Instructions for the task:
All that is needed is a count of the lines in this data that contain the word "controle".

=======

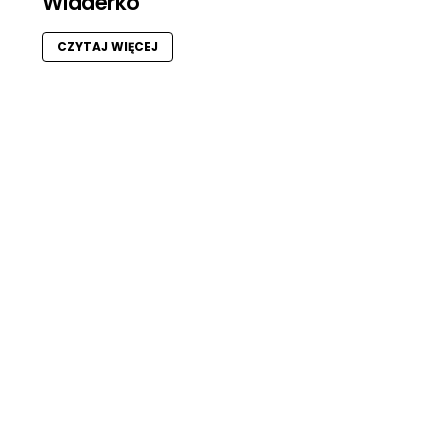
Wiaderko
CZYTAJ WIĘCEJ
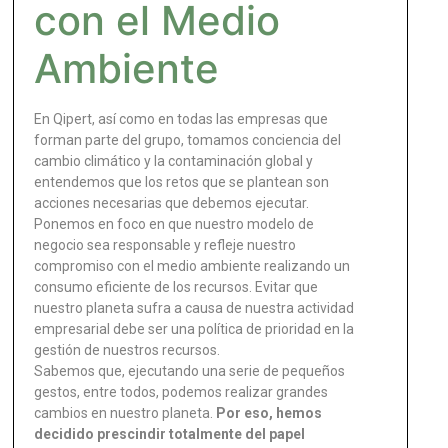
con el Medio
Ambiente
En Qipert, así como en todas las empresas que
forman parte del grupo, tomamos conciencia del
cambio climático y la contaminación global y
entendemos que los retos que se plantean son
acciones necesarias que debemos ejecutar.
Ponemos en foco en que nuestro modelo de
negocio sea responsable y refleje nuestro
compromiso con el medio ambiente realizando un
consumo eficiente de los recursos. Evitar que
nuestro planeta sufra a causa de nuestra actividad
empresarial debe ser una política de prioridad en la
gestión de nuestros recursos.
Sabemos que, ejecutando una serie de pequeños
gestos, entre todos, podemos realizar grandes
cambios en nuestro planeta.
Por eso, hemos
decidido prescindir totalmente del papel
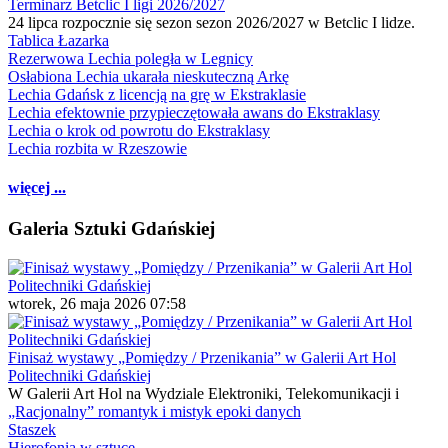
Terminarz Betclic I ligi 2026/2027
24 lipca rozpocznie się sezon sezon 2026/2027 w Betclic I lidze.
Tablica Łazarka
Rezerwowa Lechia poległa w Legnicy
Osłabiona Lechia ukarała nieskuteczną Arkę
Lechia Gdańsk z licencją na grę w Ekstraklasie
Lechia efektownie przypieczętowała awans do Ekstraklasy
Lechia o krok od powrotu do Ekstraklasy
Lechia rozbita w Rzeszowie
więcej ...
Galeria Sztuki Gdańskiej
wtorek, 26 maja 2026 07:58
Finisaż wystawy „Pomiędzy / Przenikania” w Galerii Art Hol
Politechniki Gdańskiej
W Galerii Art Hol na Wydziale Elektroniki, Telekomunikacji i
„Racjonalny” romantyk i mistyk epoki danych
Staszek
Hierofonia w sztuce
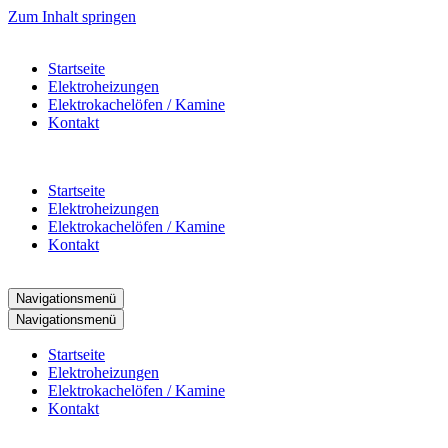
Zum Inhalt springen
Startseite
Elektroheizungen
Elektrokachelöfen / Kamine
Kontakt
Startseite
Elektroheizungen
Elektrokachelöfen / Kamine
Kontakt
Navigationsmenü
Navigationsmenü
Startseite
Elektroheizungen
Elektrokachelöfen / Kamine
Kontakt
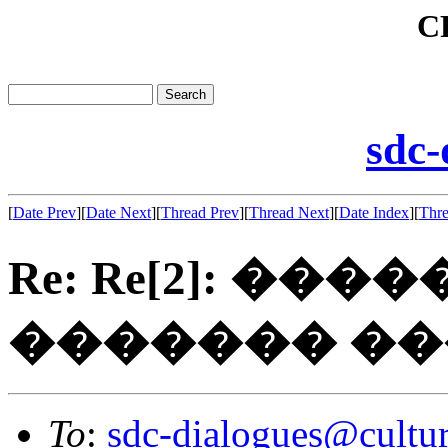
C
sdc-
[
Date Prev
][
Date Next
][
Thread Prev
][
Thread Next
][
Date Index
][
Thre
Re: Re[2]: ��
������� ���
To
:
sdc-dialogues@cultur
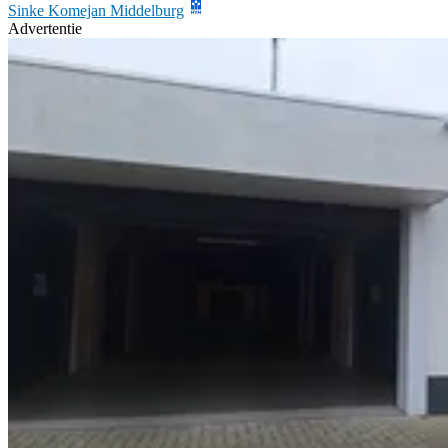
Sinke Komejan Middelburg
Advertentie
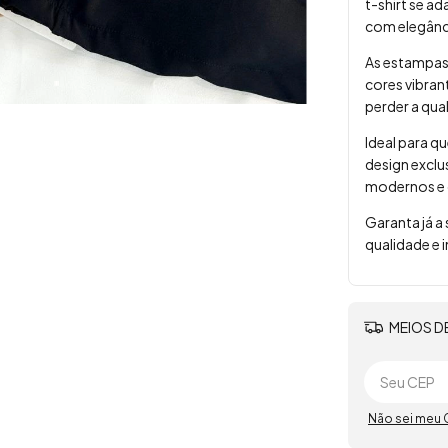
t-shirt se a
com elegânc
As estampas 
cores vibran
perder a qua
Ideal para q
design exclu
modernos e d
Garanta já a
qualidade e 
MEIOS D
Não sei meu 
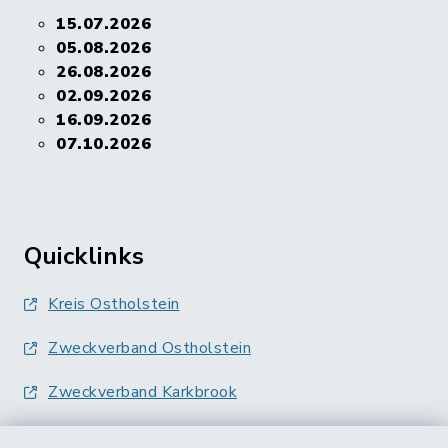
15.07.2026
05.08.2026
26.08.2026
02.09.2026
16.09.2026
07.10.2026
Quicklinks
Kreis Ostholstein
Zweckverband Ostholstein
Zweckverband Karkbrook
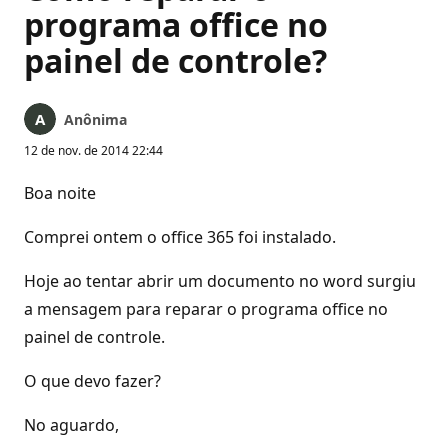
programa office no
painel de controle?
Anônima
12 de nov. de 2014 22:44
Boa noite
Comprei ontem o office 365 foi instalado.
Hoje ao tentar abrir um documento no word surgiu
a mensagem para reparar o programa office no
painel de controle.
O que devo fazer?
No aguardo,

=======

Result of this exercise:
2